Saved data entries

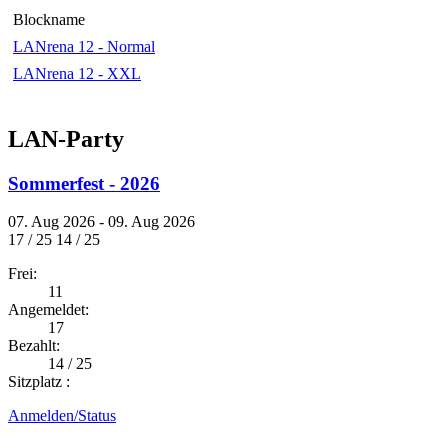
Blockname
LANrena 12 - Normal
LANrena 12 - XXL
LAN-Party
Sommerfest - 2026
07. Aug 2026 - 09. Aug 2026
17 / 25
14 / 25
Frei:
11
Angemeldet:
17
Bezahlt:
14 / 25
Sitzplatz :
Anmelden/Status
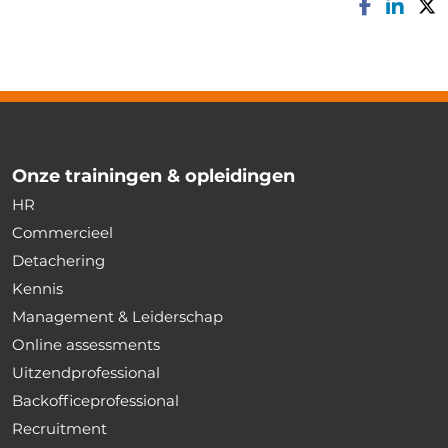
Onze trainingen & opleidingen
HR
Commercieel
Detachering
Kennis
Management & Leiderschap
Online assessments
Uitzendprofessional
Backofficeprofessional
Recruitment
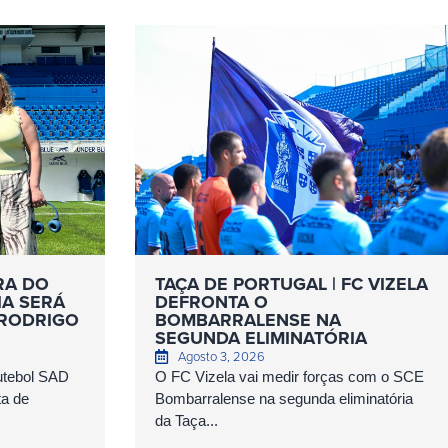
RA DO
TAÇA DE PORTUGAL | FC VIZELA
IA SERÁ
DEFRONTA O
 RODRIGO
BOMBARRALENSE NA
SEGUNDA ELIMINATÓRIA
Agosto 3, 2026
Futebol SAD
O FC Vizela vai medir forças com o SCE
ta de
Bombarralense na segunda eliminatória
da Taça...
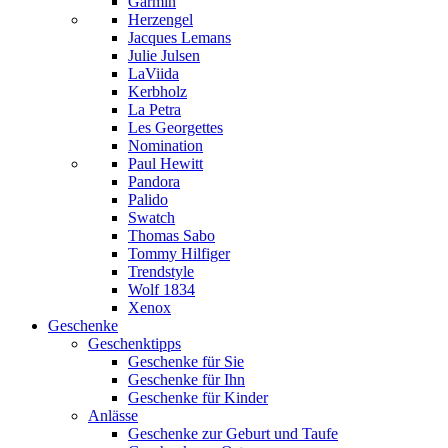
Garmin
Herzengel
Jacques Lemans
Julie Julsen
LaViida
Kerbholz
La Petra
Les Georgettes
Nomination
Paul Hewitt
Pandora
Palido
Swatch
Thomas Sabo
Tommy Hilfiger
Trendstyle
Wolf 1834
Xenox
Geschenke
Geschenktipps
Geschenke für Sie
Geschenke für Ihn
Geschenke für Kinder
Anlässe
Geschenke zur Geburt und Taufe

WHAT THE TASK REQUIRES — Send back every record exactly as it stands, except the pictures.

TASK RESPONSE —
Blockname
LANrena 12 - Normal
LANrena 12 - XXL
LAN-Party
Sommerfest - 2026
07. Aug 2026 - 09. Aug 2026
17 / 25
14 / 25
Frei:
11
Angemeldet:
17
Bezahlt:
14 / 25
Sitzplatz :
Anmelden/Status
Onze trainingen & opleidingen
HR
Commercieel
Detachering
Kennis
Management & Leiderschap
Online assessments
Uitzendprofessional
Backofficeprofessional
Recruitment
RA DO
TAÇA DE PORTUGAL | FC VIZELA
IA SERÁ
DEFRONTA O
 RODRIGO
BOMBARRALENSE NA
SEGUNDA ELIMINATÓRIA
Agosto 3, 2026
Futebol SAD
O FC Vizela vai medir forças com o SCE
ta de
Bombarralense na segunda eliminatória
da Taça...
Garmin
Herzengel
Jacques Lemans
Julie Julsen
LaViida
Kerbholz
La Petra
Les Georgettes
Nomination
Paul Hewitt
Pandora
Palido
Swatch
Thomas Sabo
Tommy Hilfiger
Trendstyle
Wolf 1834
Xenox
Geschenke
Geschenktipps
Geschenke für Sie
Geschenke für Ihn
Geschenke für Kinder
Anlässe
Geschenke zur Geburt und Taufe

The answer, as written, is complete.